* **What is needed**: Your answer should hold only the lines from the one with "Όπως είπε ο" through the end of the listing below, each retyped exactly.

* **Data shown**:

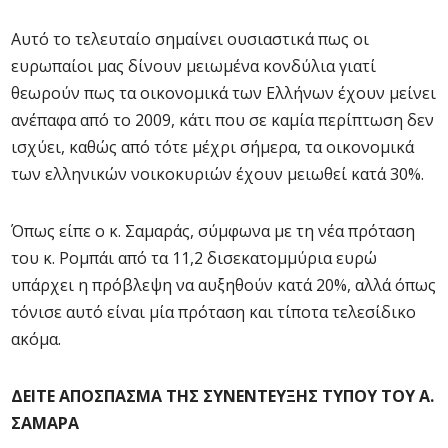
Αυτό το τελευταίο σημαίνει ουσιαστικά πως οι
ευρωπαίοι μας δίνουν μειωμένα κονδύλια γιατί
θεωρούν πως τα οικονομικά των Ελλήνων έχουν μείνει
ανέπαφα από το 2009, κάτι που σε καμία περίπτωση δεν
ισχύει, καθώς από τότε μέχρι σήμερα, τα οικονομικά
των ελληνικών νοικοκυριών έχουν μειωθεί κατά 30%.
Όπως είπε ο κ. Σαμαράς, σύμφωνα με τη νέα πρόταση
του κ. Ρομπάι από τα 11,2 δισεκατομμύρια ευρώ
υπάρχει η πρόβλεψη να αυξηθούν κατά 20%, αλλά όπως
τόνισε αυτό είναι μία πρόταση και τίποτα τελεσίδικο
ακόμα.
ΔΕΙΤΕ ΑΠΟΣΠΑΣΜΑ ΤΗΣ ΣΥΝΕΝΤΕΥΞΗΣ ΤΥΠΟΥ ΤΟΥ Α.
ΣΑΜΑΡΑ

* **Answer area**:
Όπως είπε ο κ. Σαμαράς, σύμφωνα με τη νέα πρόταση
του κ. Ρομπάι από τα 11,2 δισεκατομμύρια ευρώ
υπάρχει η πρόβλεψη να αυξηθούν κατά 20%, αλλά όπως
τόνισε αυτό είναι μία πρόταση και τίποτα τελεσίδικο
ακόμα.
ΔΕΙΤΕ ΑΠΟΣΠΑΣΜΑ ΤΗΣ ΣΥΝΕΝΤΕΥΞΗΣ ΤΥΠΟΥ ΤΟΥ Α.
ΣΑΜΑΡΑ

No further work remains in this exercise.